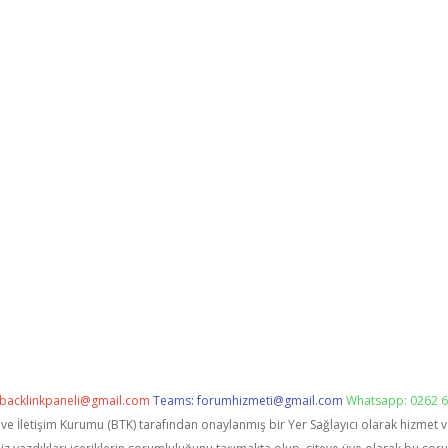
backlinkpaneli@gmail.com
Teams:
forumhizmeti@gmail.com
Whatsapp: 0262 6
i ve İletişim Kurumu (BTK) tarafından onaylanmış bir Yer Sağlayıcı olarak hizmet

## WHAT IS REQUIRED
Go line by line through the data above and count those holding "gmail"; report the number alone.

## RESPONSE
2